Fearless and funny, this is the definitive guide to the American experience of the Almighty-a story so bizarre and incredible that it could only be made in the U.S.A. Regardless of political affiliation, it will make readers reconsider the way they think about America as a “Christian nation,” and help them reimagine a better future for God and country.

It’s a book that every Christian in America should read, because too many of us have turned God into an American, and Christianity into a nationalist movement. If you’re a conservative evangelical, this book will probably offend you. It will definitely make you uncomfortable.

And that’s why you should read it.

Thanks, Matthew, for writing the book that Christians in America need to read.

Check it out HERE.

One Reply to ““Our Great Big American God” (or, Why You Should Read Matthew Paul Turner’s New Book)”

  1. Most nations were former city-states, and before that overgrown families, and each had their own deity. Abraham confederated a dozen tribes that each had insufficient military might to hold a territory, and combining their areas of knowledge, developed accounting. The Egyptians, building huge pyramids and other public works projects, hired the Hebrews to manage construction, and the Egyptians decided they had bought, not rented the Hebrews.
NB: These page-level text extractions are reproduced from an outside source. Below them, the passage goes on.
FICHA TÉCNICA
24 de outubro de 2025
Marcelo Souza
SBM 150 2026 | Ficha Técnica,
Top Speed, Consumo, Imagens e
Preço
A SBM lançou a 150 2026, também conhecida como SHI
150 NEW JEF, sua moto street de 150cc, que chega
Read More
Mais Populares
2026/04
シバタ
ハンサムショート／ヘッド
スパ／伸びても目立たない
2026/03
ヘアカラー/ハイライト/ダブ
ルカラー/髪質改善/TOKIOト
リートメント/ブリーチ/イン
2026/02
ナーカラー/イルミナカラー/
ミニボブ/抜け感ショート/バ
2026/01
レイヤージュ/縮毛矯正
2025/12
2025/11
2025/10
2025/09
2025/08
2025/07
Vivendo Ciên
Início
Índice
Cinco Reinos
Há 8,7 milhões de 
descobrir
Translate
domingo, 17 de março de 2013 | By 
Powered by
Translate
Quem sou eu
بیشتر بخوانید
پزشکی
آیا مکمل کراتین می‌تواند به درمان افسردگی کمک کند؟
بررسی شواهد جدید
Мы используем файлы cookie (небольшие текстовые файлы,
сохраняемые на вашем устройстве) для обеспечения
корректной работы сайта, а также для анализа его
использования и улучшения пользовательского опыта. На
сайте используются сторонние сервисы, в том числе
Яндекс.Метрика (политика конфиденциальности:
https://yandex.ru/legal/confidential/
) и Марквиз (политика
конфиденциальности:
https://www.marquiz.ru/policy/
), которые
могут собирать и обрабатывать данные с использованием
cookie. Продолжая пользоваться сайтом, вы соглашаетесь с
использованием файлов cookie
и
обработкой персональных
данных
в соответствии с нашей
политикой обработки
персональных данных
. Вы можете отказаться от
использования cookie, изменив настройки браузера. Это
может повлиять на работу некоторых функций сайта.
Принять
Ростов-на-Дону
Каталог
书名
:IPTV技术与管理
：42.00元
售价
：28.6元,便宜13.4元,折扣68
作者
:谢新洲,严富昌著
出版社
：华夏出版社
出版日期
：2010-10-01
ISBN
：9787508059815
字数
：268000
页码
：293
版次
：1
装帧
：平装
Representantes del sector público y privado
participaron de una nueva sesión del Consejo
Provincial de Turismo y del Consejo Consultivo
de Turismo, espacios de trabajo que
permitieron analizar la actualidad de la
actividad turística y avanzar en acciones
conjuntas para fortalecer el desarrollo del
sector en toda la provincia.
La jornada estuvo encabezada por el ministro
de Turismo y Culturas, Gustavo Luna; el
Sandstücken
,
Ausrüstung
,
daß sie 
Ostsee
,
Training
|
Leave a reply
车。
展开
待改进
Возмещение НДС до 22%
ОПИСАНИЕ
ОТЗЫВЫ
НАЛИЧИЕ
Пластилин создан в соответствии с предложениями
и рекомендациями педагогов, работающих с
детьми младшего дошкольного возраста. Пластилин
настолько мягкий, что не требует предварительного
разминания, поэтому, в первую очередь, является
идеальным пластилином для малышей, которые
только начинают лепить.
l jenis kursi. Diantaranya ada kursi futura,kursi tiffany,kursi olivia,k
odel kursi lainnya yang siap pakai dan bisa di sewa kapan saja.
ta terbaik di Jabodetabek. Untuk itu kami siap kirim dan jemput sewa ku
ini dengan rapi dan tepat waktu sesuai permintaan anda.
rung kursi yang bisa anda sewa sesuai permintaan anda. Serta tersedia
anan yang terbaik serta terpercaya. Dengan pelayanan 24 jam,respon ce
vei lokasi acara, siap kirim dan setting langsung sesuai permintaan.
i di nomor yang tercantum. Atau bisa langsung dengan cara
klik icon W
    Since the Hebrews had themselves no God, they hired one, making a covenant with Jehovah, In the story of the commandments, we find Him telling the Hebrew people, “I am the Lord,THY God”. Not the God of all mankind, but the God of Israel.
    When Paul started preaching, he was repeated called back to Jerusalem and beaten for blasphemy, for teaching that we need not be bound to God by covenant and circumcision, but could worship Jesus instead, although Jesus was a compliant orthodox Jew who taught taught prayers to God, not to Jesus. Who do they say that I am? At the hour of his death, it was said, “surely this was the son of God.”
    I’m not sure why people think this country was founded by Christians, The founding fathers were mostly deists and masons, Good Christians obey civil authority, which meant the King, who was head of the church. They were Tories!
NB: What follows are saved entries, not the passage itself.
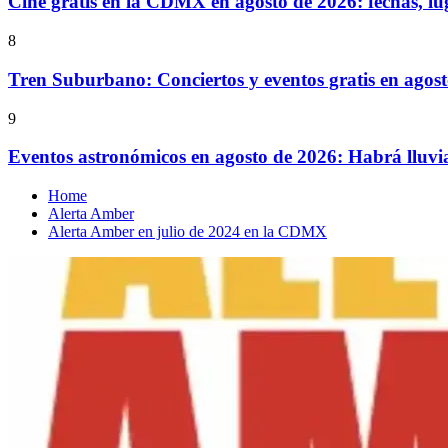
Cine gratis en la CDMX en agosto de 2026: fechas, lu
8
Tren Suburbano: Conciertos y eventos gratis en agos
9
Eventos astronómicos en agosto de 2026: Habrá lluvi
Home
Alerta Amber
Alerta Amber en julio de 2024 en la CDMX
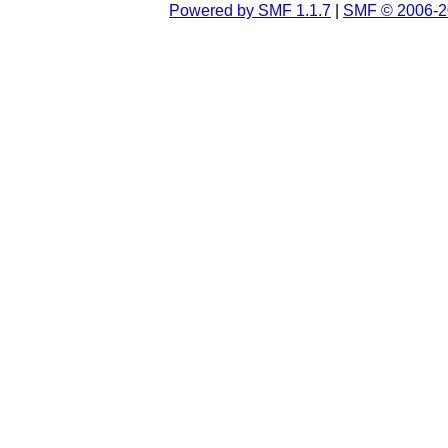
Powered by SMF 1.1.7
|
SMF © 2006-2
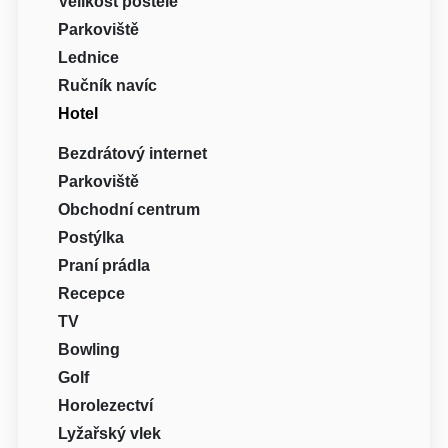
Velikost postele
Parkoviště
Lednice
Ručník navíc
Hotel
Bezdrátový internet
Parkoviště
Obchodní centrum
Postýlka
Praní prádla
Recepce
TV
Bowling
Golf
Horolezectví
Lyžařský vlek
    If The Lord God Jehovah has a favored country, it is Israel, not the USA. This is a secular country where those of all faiths are free to worship any God they favor, or no God at all, if they have been congenitally deprived of one,

    In the Amazon description of this book, it says ‘Matthew Paul Turner says that God didn’t just change America-America changed God. As a result, do we even recognize the “real” God?’

    That’s an awfully good question, and one a lot of pseudu-Christians won’t like the answer to.

    A good minister, they say, comforts the afflicted and afflicts the comfortable. Turner seems to be a good minister.